Segment Start: Stored data

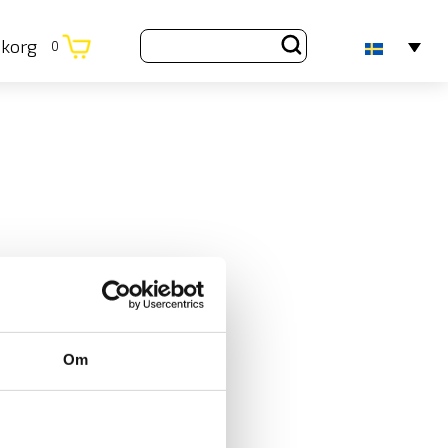
ukorg
0
Om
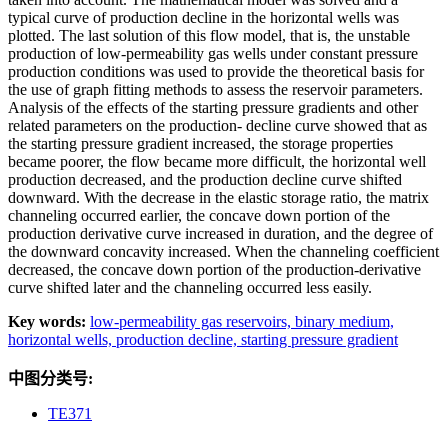
typical curve of production decline in the horizontal wells was
plotted. The last solution of this flow model, that is, the unstable
production of low-permeability gas wells under constant pressure
production conditions was used to provide the theoretical basis for
the use of graph fitting methods to assess the reservoir parameters.
Analysis of the effects of the starting pressure gradients and other
related parameters on the production- decline curve showed that as
the starting pressure gradient increased, the storage properties
became poorer, the flow became more difficult, the horizontal well
production decreased, and the production decline curve shifted
downward. With the decrease in the elastic storage ratio, the matrix
channeling occurred earlier, the concave down portion of the
production derivative curve increased in duration, and the degree of
the downward concavity increased. When the channeling coefficient
decreased, the concave down portion of the production-derivative
curve shifted later and the channeling occurred less easily.
Key words:
low-permeability gas reservoirs,
binary medium,
horizontal wells,
production decline,
starting pressure gradient
中图分类号:
TE371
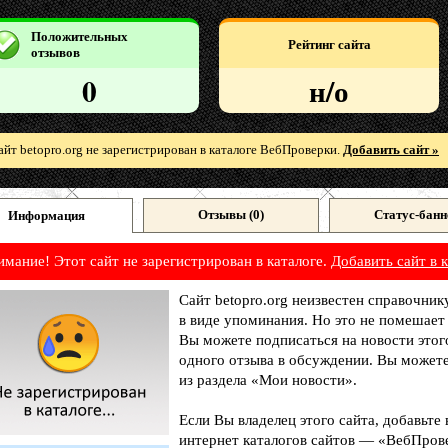
Положительных
Рейтинг сайта
отзывов
0
н/о
айт betopro.org не зарегистрирован в каталоге ВебПроверки.
Добавить сайт »
Отзывы (
0
)
Статус-банн
Информация
имание! Этот сайт не зарегистрирован в каталоге.
Добавить сайт в к
Сайт betopro.org неизвестен справочник
в виде упоминания. Но это не помешает
Вы можете подписаться на новости этог
одного отзыва в обсуждении. Вы можете
из раздела «Мои новости».
Если Вы владелец этого сайта, добавьте
интернет каталогов сайтов — «ВебПрове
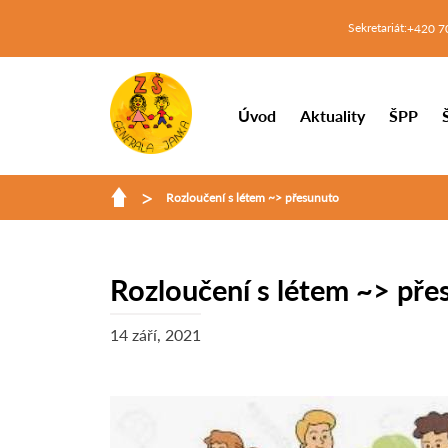
Sekretariát:
+420 7
Úvod
Aktuality
ŠPP
>
Rozloučení s létem ~> přesunuto
Rozloučení s létem ~> pře
14 září, 2021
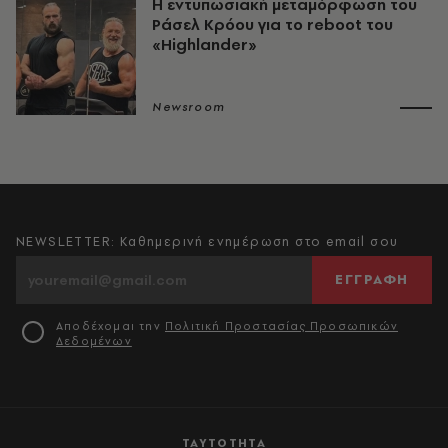
Η εντυπωσιακή μεταμόρφωση του
Ράσελ Κρόου για το reboot του
«Highlander»
Newsroom
NEWSLETTER: Καθημερινή ενημέρωση στο email σου
ΕΓΓΡΑΦΗ
Αποδέχομαι την
Πολιτική Προστασίας Προσωπικών
Δεδομένων
ΤΑΥΤΟΤΗΤΑ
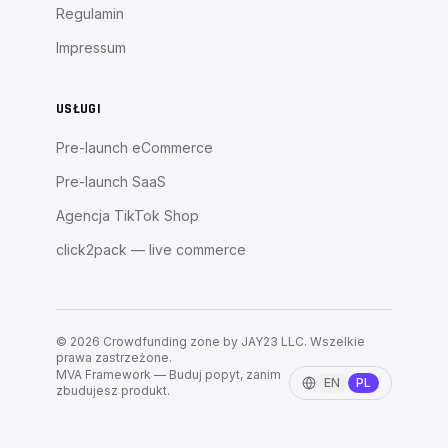
Regulamin
Impressum
USŁUGI
Pre-launch eCommerce
Pre-launch SaaS
Agencja TikTok Shop
click2pack — live commerce
©
2026
Crowdfunding zone by JAY23 LLC.
Wszelkie
prawa zastrzeżone.
MVA Framework — Buduj popyt, zanim
EN
PL
zbudujesz produkt.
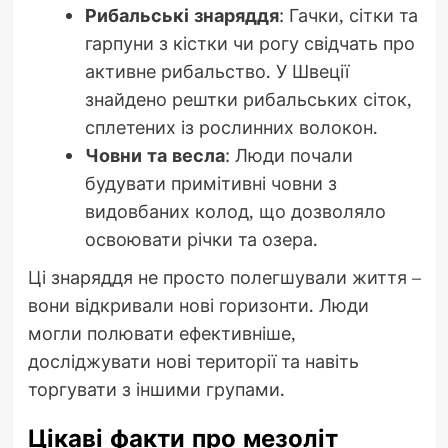
Рибальські знаряддя
: Гачки, сітки та
гарпуни з кістки чи рогу свідчать про
активне рибальство. У Швеції
знайдено рештки рибальських сіток,
сплетених із рослинних волокон.
Човни та весла
: Люди почали
будувати примітивні човни з
видовбаних колод, що дозволяло
освоювати річки та озера.
Ці знаряддя не просто полегшували життя –
вони відкривали нові горизонти. Люди
могли полювати ефективніше,
досліджувати нові території та навіть
торгувати з іншими групами.
Цікаві факти про мезоліт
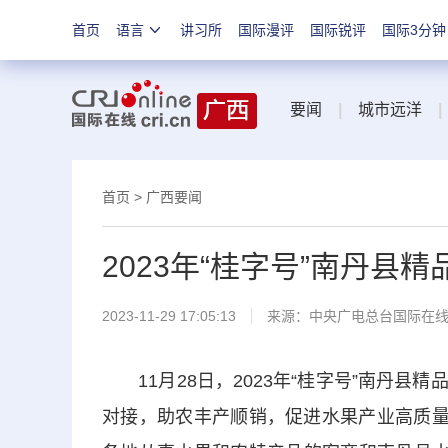
首页
语言
讲习所
国际漫评
国际锐评
国际3分钟
要闻
|
城市远洋
|
首页
>
广西要闻
2023年“桂字号”南丹
2023-11-29 17:05:13
来源：中央广电总台国际在
11月28日，2023年“桂字号”南丹县
对接，助农丰产顺销，促进水果产业高质量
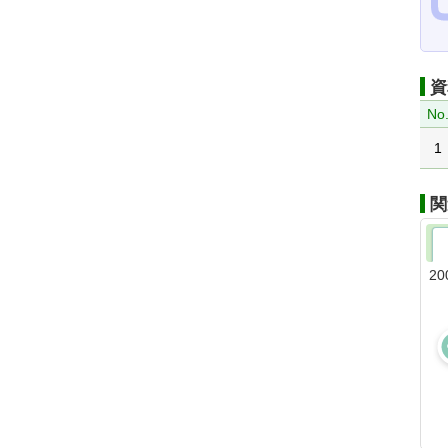
資
No
1
関
20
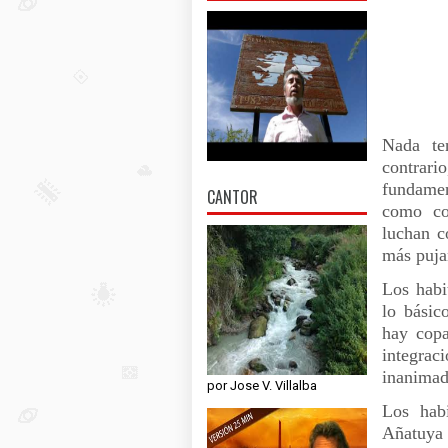
Nada te
contrar
fundamen
CANTOR
como co
luchan c
más puja
Los habi
lo básic
hay copa
integraci
inanimad
por Jose V. Villalba
Los hab
Añatuya 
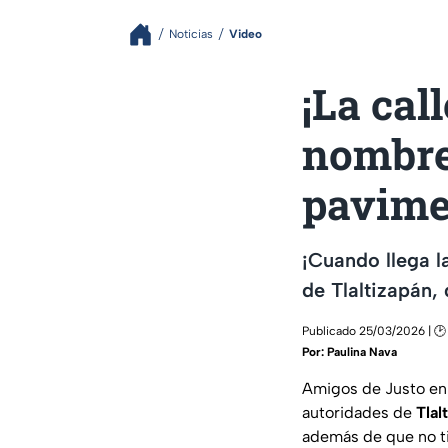
Noticias
Video
¡La cal
nombre
pavime
¡Cuando llega l
de Tlaltizapán, 
Publicado 25/03/2026 | 🕑
Por:
Paulina Nava
Amigos de Justo en 
autoridades de
Tlal
además de que no ti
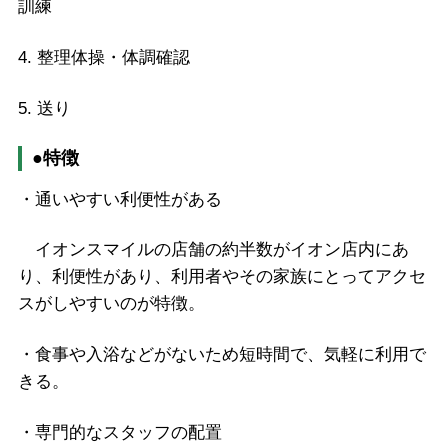
訓練
4. 整理体操・体調確認
5. 送り
●特徴
・通いやすい利便性がある
イオンスマイルの店舗の約半数がイオン店内にあ
り、利便性があり、利用者やその家族にとってアクセ
スがしやすいのが特徴。
・食事や入浴などがないため短時間で、気軽に利用で
きる。
・専門的なスタッフの配置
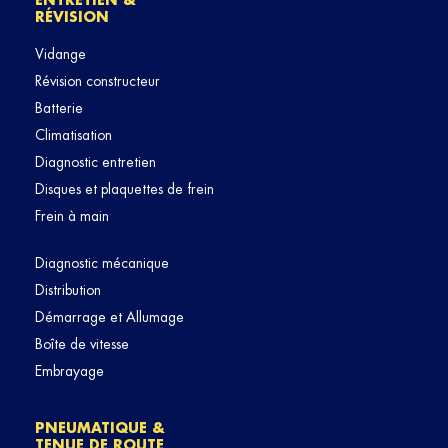
ENTRETIEN &
RÉVISION
Vidange
Révision constructeur
Batterie
Climatisation
Diagnostic entretien
Disques et plaquettes de frein
Frein à main
Diagnostic mécanique
Distribution
Démarrage et Allumage
Boîte de vitesse
Embrayage
PNEUMATIQUE &
TENUE DE ROUTE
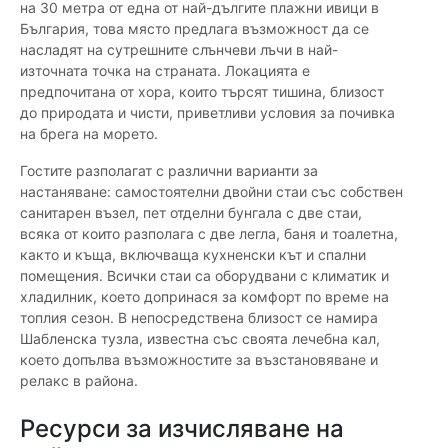
на 30 метра от една от най-дългите плажни ивици в
България, това място предлага възможност да се
насладят на сутрешните слънчеви лъчи в най-
източната точка на страната. Локацията е
предпочитана от хора, които търсят тишина, близост
до природата и чисти, приветливи условия за почивка
на брега на морето.
Гостите разполагат с различни варианти за
настаняване: самостоятелни двойни стаи със собствен
санитарен възел, пет отделни бунгала с две стаи,
всяка от които разполага с две легла, баня и тоалетна,
както и къща, включваща кухненски кът и спални
помещения. Всички стаи са оборудвани с климатик и
хладилник, което допринася за комфорт по време на
топлия сезон. В непосредствена близост се намира
Шабленска тузла, известна със своята лечебна кал,
което допълва възможностите за възстановяване и
релакс в района.
Ресурси за изчисляване на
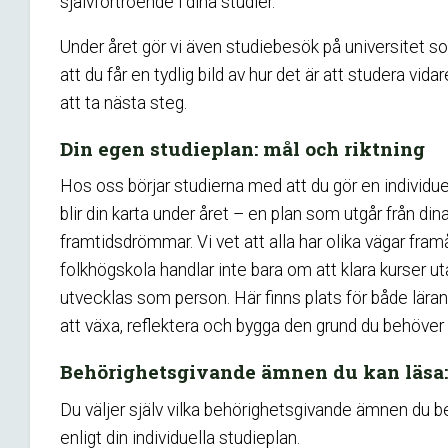
självförtroende i dina studier.
Under året gör vi även studiebesök på universitet
att du får en tydlig bild av hur det är att studera vida
att ta nästa steg.
Din egen studieplan: mål och riktning
Hos oss börjar studierna med att du gör en individue
blir din karta under året – en plan som utgår från di
framtidsdrömmar. Vi vet att alla har olika vägar framå
folkhögskola handlar inte bara om att klara kurser u
utvecklas som person. Här finns plats för både lärand
att växa, reflektera och bygga den grund du behöver 
Behörighetsgivande ämnen du kan läsa:
Du väljer själv vilka behörighetsgivande ämnen du 
enligt din individuella studieplan.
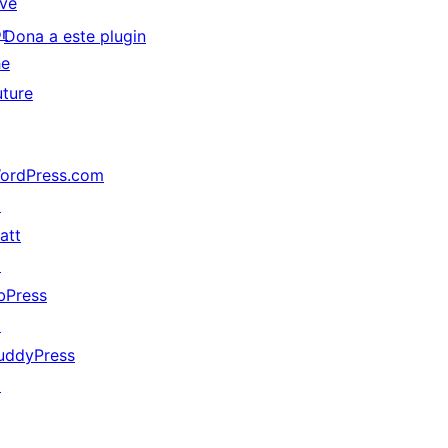
ive
or
Dona a este plugin
he
uture
ordPress.com
↗
att
↗
bPress
↗
uddyPress
↗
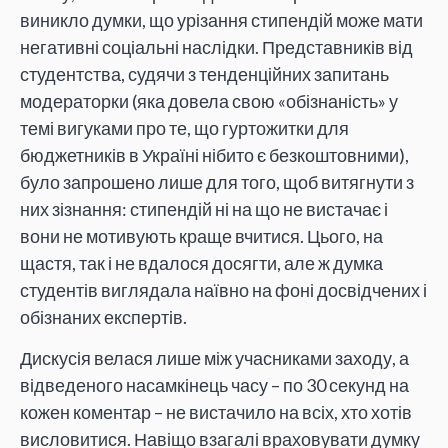
виникло думки, що урізання стипендій може мати
негативні соціальні наслідки. Представників від
студентства, судячи з тенденційних запитань
модераторки (яка довела свою «обізнаність» у
темі вигуками про те, що гуртожитки для
бюджетників в Україні нібито є безкоштовними),
було запрошено лише для того, щоб витягнути з
них зізнання: стипендій ні на що не вистачає і
вони не мотивують краще вчитися. Цього, на
щастя, так і не вдалося досягти, але ж думка
студентів виглядала наївно на фоні досвідчених і
обізнаних експертів.
Дискусія велася лише між учасниками заходу, а
відведеного насамкінець часу – по 30 секунд на
кожен коментар – не вистачило на всіх, хто хотів
висловитися. Навіщо взагалі враховувати думку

Segment End: Stored data

- **How to complete this task**
Extract from the listing above the lines between the line containing "production of low-permeability" and the line containing "production decreased, and", keeping both of those lines. Output nothing else.

- **Reply to the task**
production of low-permeability gas wells under constant pressure
production conditions was used to provide the theoretical basis for
the use of graph fitting methods to assess the reservoir parameters.
Analysis of the effects of the starting pressure gradients and other
related parameters on the production- decline curve showed that as
the starting pressure gradient increased, the storage properties
became poorer, the flow became more difficult, the horizontal well
production decreased, and the production decline curve shifted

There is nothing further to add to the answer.